In 2006, 6 months before BSS’s entry into any village, we conducted a baseline survey in all 75 villages. This survey consisted of a village questionnaire, a full census that collected data on all households in the villages, and a detailed follow-up survey fielded to a subsample of individuals. In the village questionnaire, we collected data on the village leadership, the presence of preexisting nongovernmental organizations (NGOs) and savings self-help groups (SHGs), and various geographical features of the area (such as rivers, mountains, and roads). In the household census, we gathered demographic information, GPS coordinates, and data on a variety of amenities (e.g., roofing material, type of latrine, quality of access to electric power) for every household in each village.

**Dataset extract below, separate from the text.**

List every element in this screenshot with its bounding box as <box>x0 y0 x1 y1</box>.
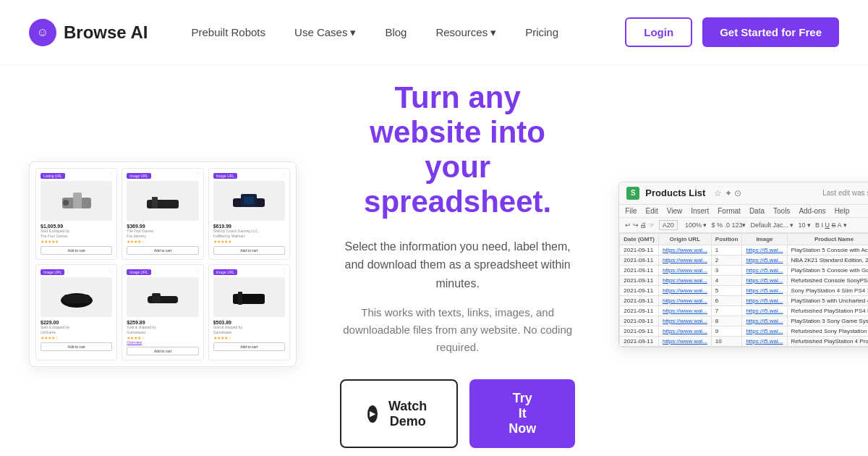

After the village and household modules were completed, a detailed individual survey was administered to a subsample of villagers. Respondents were randomly selected, and we stratified sampling by religion and geographic sublocation. More than half of the BSS-eligible households (i.e., those with females between the ages of 18 and 57) in each stratification cell were randomly sampled. Individual surveys were administered to eligible members and their spouses, yielding a sample of about 46% of all households per village, and we corrected some of our measures for missing data. The individual questionnaire asked for information including age, caste, education, language, native home, and occupation. So as to not prime the villagers to join BSS or suggest any possible connection with BSS (which would enter the villages later), we did not ask for explicit financial information.

These individual surveys also included a module that collected social network data along 12 dimensions: names of those who visit the respondent’s home, those whose homes the respondent visits, kin in the village, nonrelatives with whom the respondent socializes, those from whom the respondent receives medical advice, those from whom the respondent would borrow money, those to whom the respondent would lend money, those from whom the respondent would borrow material goods (kerosene, rice, etc.), those to whom the respondent would lend material goods, those from whom the respondent gets advice, those to whom the respondent gives advice, and those with whom the respondent goes to pray (at a temple, church, or mosque) (*5*).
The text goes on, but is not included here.